§ **Task objective**: Scan the records beneath this line for the line holding "Politique de cookies (UE)" and the line holding "от 470 евро", then transcribe exactly those two and all lines between.

Items from a data source
────────────────────────────────────────

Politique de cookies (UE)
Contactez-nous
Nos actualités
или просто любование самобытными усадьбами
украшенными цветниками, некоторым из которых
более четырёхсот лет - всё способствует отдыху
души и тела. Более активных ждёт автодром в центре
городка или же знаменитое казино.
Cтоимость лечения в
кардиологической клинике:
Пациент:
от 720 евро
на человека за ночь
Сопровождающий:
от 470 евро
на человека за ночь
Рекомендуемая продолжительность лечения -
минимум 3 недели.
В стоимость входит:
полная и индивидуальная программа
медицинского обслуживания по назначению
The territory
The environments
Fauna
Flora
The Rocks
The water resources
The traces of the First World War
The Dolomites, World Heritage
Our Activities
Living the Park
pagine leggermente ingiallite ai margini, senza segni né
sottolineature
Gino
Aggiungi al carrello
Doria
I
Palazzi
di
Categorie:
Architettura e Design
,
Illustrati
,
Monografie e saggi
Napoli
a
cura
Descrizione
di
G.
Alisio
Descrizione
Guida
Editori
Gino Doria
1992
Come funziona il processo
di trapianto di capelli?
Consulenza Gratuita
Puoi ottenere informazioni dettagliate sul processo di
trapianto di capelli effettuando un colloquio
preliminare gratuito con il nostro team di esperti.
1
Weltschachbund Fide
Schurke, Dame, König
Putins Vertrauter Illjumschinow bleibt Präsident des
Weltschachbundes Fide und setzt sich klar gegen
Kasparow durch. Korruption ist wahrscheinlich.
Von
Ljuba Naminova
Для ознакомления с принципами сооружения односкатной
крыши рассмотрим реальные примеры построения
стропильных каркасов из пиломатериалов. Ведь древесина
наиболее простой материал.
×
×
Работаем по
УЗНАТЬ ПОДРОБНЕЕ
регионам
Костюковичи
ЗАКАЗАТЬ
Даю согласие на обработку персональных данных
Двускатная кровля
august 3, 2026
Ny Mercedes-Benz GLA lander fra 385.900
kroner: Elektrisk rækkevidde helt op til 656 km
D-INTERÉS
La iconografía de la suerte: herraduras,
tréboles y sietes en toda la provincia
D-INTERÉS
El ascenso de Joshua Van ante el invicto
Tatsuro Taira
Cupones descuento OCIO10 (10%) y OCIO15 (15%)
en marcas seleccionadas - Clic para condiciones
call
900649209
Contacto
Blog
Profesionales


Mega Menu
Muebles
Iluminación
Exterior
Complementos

────────────────────────────────────────

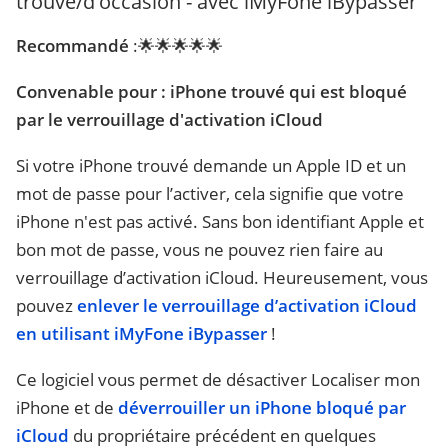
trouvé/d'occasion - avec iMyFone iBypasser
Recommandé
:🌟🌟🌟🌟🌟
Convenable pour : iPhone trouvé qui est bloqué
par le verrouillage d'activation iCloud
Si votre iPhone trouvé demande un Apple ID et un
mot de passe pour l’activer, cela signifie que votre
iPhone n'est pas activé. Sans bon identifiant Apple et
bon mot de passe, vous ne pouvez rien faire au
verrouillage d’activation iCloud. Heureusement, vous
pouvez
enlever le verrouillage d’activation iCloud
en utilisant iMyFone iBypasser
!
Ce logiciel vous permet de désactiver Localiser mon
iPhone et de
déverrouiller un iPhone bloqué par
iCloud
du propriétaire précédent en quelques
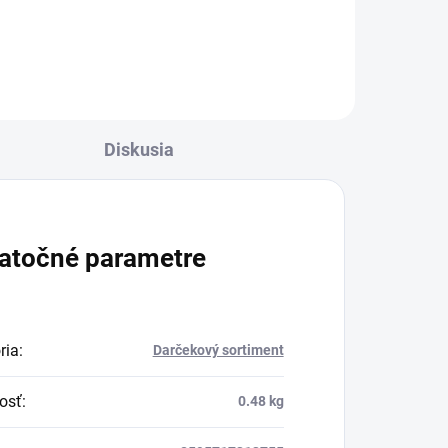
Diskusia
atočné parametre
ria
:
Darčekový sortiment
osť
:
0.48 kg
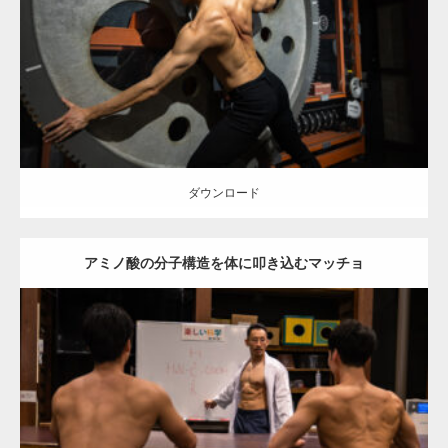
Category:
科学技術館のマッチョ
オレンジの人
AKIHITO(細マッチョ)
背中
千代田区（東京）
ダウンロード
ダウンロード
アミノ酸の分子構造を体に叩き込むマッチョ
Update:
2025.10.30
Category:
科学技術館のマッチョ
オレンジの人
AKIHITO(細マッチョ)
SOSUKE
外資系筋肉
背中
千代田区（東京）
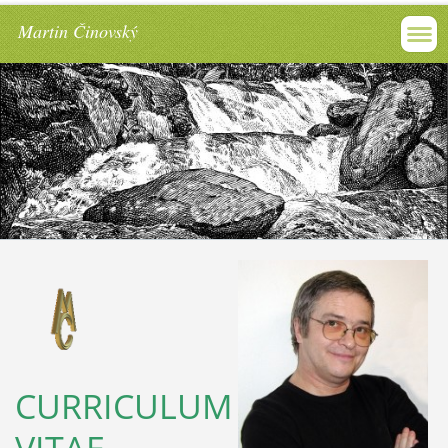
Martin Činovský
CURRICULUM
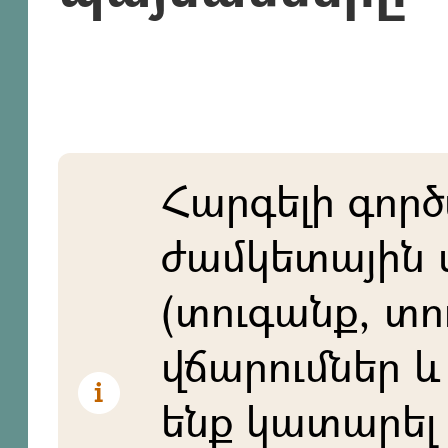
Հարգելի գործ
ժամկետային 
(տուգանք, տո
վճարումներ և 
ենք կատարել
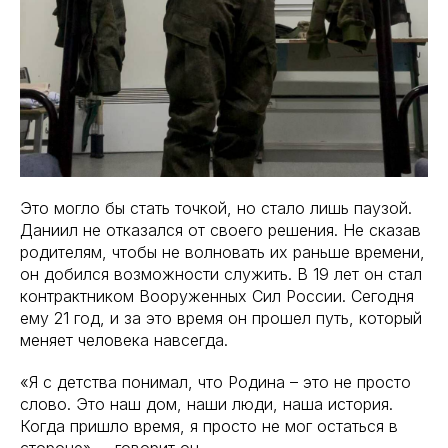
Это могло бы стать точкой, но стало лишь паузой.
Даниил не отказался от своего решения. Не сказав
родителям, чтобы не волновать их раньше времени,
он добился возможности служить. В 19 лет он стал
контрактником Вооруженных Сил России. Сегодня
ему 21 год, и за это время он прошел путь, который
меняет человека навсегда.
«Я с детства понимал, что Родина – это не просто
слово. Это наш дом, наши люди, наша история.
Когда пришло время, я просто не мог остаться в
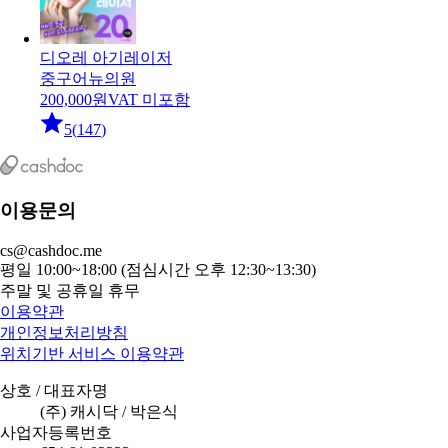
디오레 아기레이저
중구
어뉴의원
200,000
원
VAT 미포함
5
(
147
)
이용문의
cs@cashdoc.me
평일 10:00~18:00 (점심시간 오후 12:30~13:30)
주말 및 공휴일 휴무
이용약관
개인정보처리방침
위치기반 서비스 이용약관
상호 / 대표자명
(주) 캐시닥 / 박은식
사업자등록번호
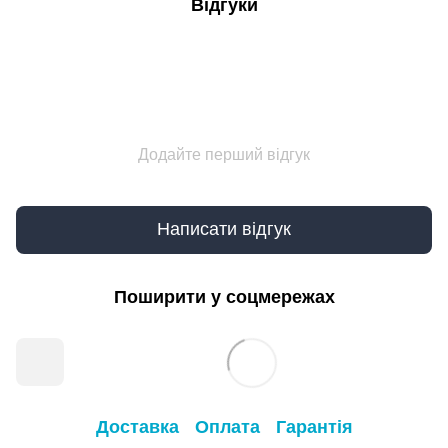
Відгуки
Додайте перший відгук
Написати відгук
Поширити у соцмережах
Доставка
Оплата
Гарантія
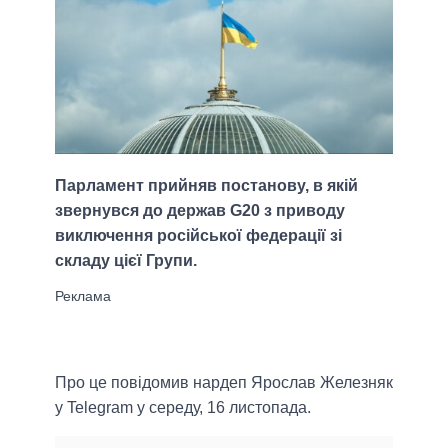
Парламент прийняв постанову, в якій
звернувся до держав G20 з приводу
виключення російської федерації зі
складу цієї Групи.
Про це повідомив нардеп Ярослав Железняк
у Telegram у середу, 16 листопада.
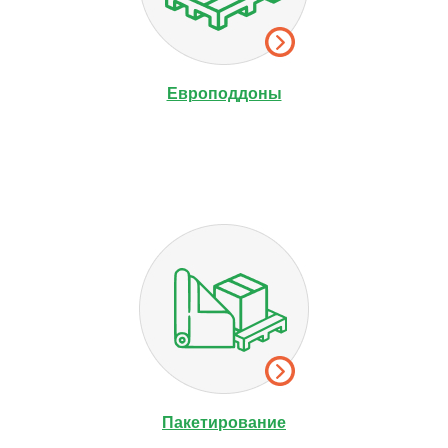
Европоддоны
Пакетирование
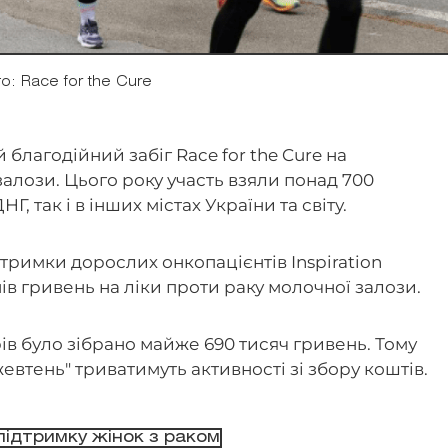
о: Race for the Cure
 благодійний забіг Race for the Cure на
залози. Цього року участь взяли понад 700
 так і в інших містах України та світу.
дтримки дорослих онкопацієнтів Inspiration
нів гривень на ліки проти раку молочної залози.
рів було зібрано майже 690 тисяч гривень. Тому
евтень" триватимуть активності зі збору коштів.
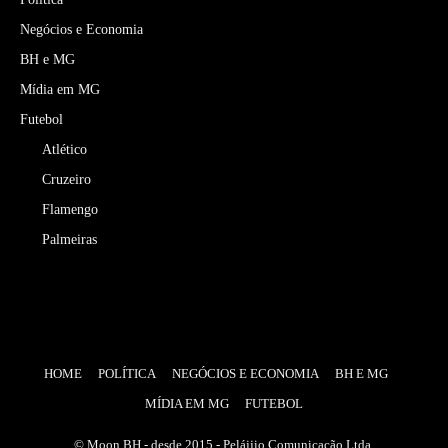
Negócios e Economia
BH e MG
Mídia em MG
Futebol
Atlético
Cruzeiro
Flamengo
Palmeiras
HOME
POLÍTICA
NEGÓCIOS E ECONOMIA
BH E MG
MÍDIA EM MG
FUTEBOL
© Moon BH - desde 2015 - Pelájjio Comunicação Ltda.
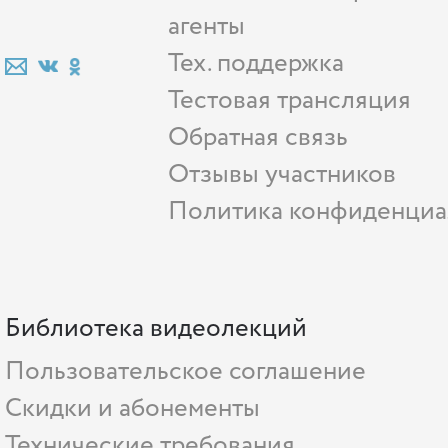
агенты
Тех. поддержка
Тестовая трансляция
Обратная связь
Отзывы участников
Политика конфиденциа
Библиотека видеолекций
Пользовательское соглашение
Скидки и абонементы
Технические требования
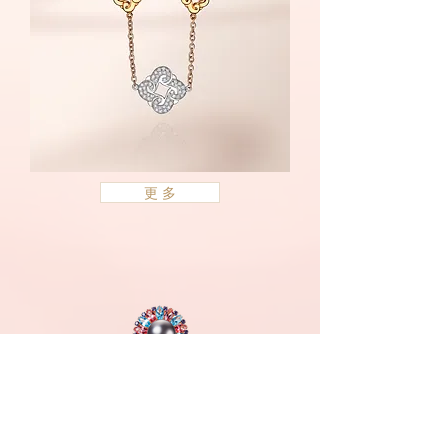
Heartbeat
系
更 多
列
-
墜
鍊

────────────────────────────────────────

§ **Result of the task**:
Politique de cookies (UE)
Contactez-nous
Nos actualités
или просто любование самобытными усадьбами
украшенными цветниками, некоторым из которых
более четырёхсот лет - всё способствует отдыху
души и тела. Более активных ждёт автодром в центре
городка или же знаменитое казино.
Cтоимость лечения в
кардиологической клинике:
Пациент:
от 720 евро
на человека за ночь
Сопровождающий:
от 470 евро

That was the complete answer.